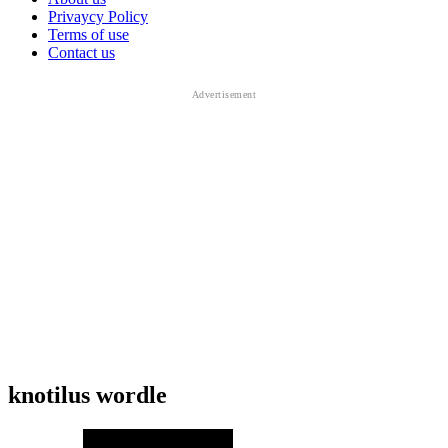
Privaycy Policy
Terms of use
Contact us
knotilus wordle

==

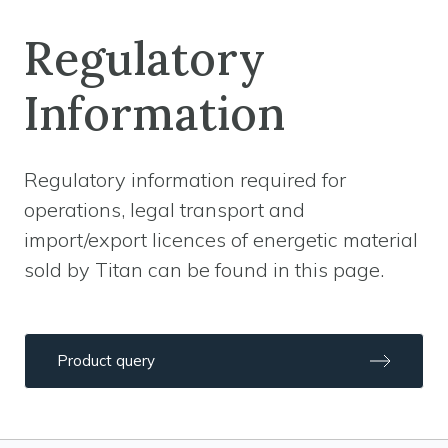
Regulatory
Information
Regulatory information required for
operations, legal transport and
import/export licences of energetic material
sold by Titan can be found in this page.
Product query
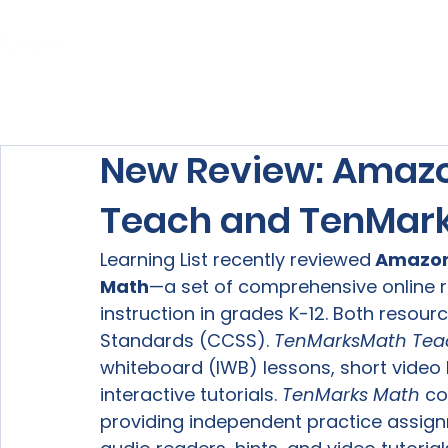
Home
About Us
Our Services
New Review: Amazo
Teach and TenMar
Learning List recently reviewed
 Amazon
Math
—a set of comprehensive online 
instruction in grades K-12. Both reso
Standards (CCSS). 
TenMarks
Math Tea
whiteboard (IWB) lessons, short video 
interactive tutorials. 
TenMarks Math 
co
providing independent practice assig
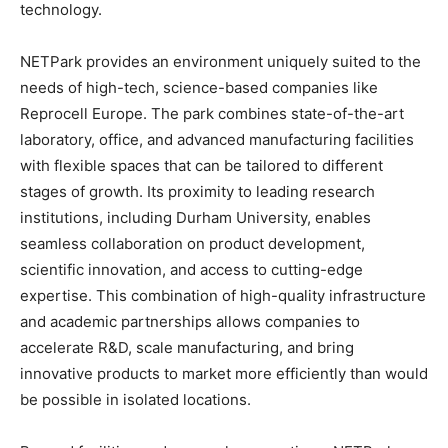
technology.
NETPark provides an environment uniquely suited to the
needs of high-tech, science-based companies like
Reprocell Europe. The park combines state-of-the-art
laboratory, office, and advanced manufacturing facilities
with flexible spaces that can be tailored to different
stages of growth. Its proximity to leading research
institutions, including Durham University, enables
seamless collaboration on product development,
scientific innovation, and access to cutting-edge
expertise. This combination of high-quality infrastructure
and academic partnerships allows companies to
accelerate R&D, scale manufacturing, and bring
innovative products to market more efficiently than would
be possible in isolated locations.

**What is needed:**
Every line above from the line with "institutions, including Durham" to the line with "be possible in isolated locations.", inclusive, must be returned exactly; no other line belongs in the reply.

**Result of the exercise:**
institutions, including Durham University, enables
seamless collaboration on product development,
scientific innovation, and access to cutting-edge
expertise. This combination of high-quality infrastructure
and academic partnerships allows companies to
accelerate R&D, scale manufacturing, and bring
innovative products to market more efficiently than would
be possible in isolated locations.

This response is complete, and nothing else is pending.